### ABOUT THIS TASK
With images excluded, write out each entry below exactly as given.

::: STORED DATA :::

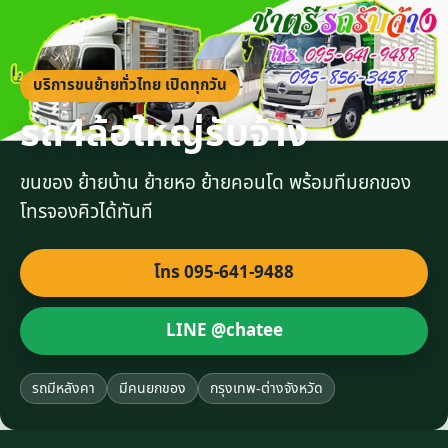
บริการขนย้ายทั่วไทย เปิดทุกวัน
รถ4ล้อใหญ่รับจ้าง
ขนของ ย้ายบ้าน ย้ายหอ ย้ายคอนโด พร้อมทีมยกของ
โทรจองคิวได้ทันที
โทร 095-641-9488
LINE @chatee
รถมีหลังคา
มีคนยกของ
กรุงเทพ-ต่างจังหวัด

:::

### EXPECTED ANSWER
บริการขนย้ายทั่วไทย เปิดทุกวัน
รถ4ล้อใหญ่รับจ้าง
ขนของ ย้ายบ้าน ย้ายหอ ย้ายคอนโด พร้อมทีมยกของ
โทรจองคิวได้ทันที
โทร 095-641-9488
LINE @chatee
รถมีหลังคา
มีคนยกของ
กรุงเทพ-ต่างจังหวัด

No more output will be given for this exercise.